In this picture made available by the US Army, Tuesday, Sept. 20, 2005 Lt. Col. Christopher Gibson, commander of the 2nd Battalion, 325th Airborne Infantry Regiment, 82nd Airborne Division, stands in the shade on a deserted street during a break while patrolling with Company A in Tall Afar, Iraq, Monday Sept. 19, 2005.
AP
The U.S. military said Tuesday that four U.S. soldiers died in two roadside bombings near the insurgent stronghold of Ramadi and a fifth died in a blast north of Baghdad, pushing the toll of American forces killed in Iraq past 1,900.

Also Tuesday, a suicide bomber killed four other Americans — a diplomatic security agent and three private security agents — in the northern city of Mosul, a U.S. official said on condition of anonymity because he was not authorized to release the information.

Four of the soldiers were killed in two separate bomb attacks Monday during combat operations in Ramadi, a volatile city 70 miles west of Baghdad, the military said.

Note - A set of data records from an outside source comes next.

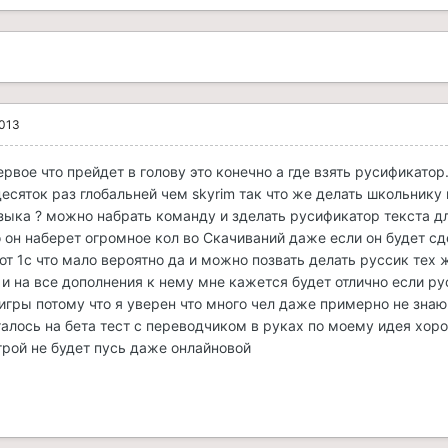
2013
рвое что прейдет в голову это конечно а где взять русификатор.
есяток раз глобальней чем skyrim так что же делать школьнику 
зыка ? можно набрать команду и зделать русификатор текста д
о он наберет огромное кол во Скачиваний даже если он будет с
от 1с что мало вероятно да и можно позвать делать руссик тех
m и на все дополнения к нему мне кажется будет отлично если ру
 игры потому что я уверен что много чел даже примерно не зна
галось на бета тест с переводчиком в руках по моему идея хор
грой не будет пусь даже онлайновой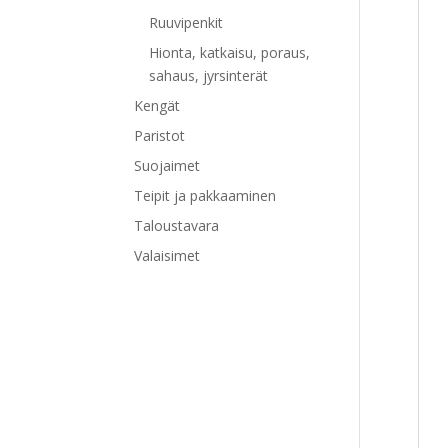
Ruuvipenkit
Hionta, katkaisu, poraus,
sahaus, jyrsinterät
Kengät
Paristot
Suojaimet
Teipit ja pakkaaminen
Taloustavara
Valaisimet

The victims were U.S. Army soldiers attached to the 2nd Marine Division, II Marine Expeditionary Force.

The fifth soldier, from the 18th Military Police Brigade, was killed Tuesday by a roadside bomb 75 miles north of the capital, the military said.

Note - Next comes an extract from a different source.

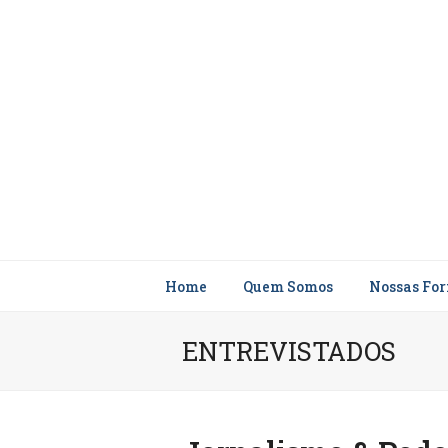
Home
Quem Somos
Nossas Fo
ENTREVISTADOS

As of Tuesday, 1,904 members of the U.S. military have died since the beginning of the Iraq war in March 2003, according to an Associated Press count. At least 1,483 died as a result of hostile action, according to the military's numbers. The figures include five military civilians.

In other developments:

  • Pfc. Lynndie England is back in court Fort Hood, Texas, Tuesday. Four months after she tried without success to plead guilty, England plans to fight charges she played a key role in abusing detainees at Baghdad's Abu Ghraib prison, her chief lawyer said.
  • The U.S. military has arrested two men it claimed were doctors aiding insurgents, blocking militant plans to set up a medical clinic for their fighters. Military officials said seven other suspected insurgents were captured around Baghdad, five of whom were caught Monday at a security checkpoint and two others in a raid Tuesday in the capital.
  • Opposition political leaders expressed unease Tuesday about the British role in Iraq, a day after a clash between the army and rioters in Basra. "I think the events of the last 24 hours confirm what many of us have worried now over many months, that Iraq is moving more in the direction of civil war," Liberal Democrat leader Charles Kennedy said.
  • On Sunday, an Iraqi journalist working for The New York Times was killed after men claiming to be police officers took him from his home, the newspaper said. Fakher Haider, 38, was found dead in a deserted area on the city's outskirts Monday, hands bound with at least one gunshot to the head, the Times reported.
  • Iraqi lawmakers charge that hundreds of millions of dollars earmarked for reconstruction are either being stolen or squandered, with a focus on former Defense Minister Hazem Shaalan. Shaalan moved to Jordan shortly after he was replaced in office when a new government was formed following parliamentary elections in January.
  • British armored vehicles broke down the wall of a jail in the southern city of Basra during a raid to free two British soldiers who were later found in the custody of local militiamen elsewhere in the city. Britain's defense minister on Tuesday defended the raid as "absolutely right."
  • On Friday, a local commander of al-Mahdi Army, a militia loyal to the radical Shiite cleric Muqtada al-Sadr, was arrested, prompting a demonstration by militiamen demanding his release.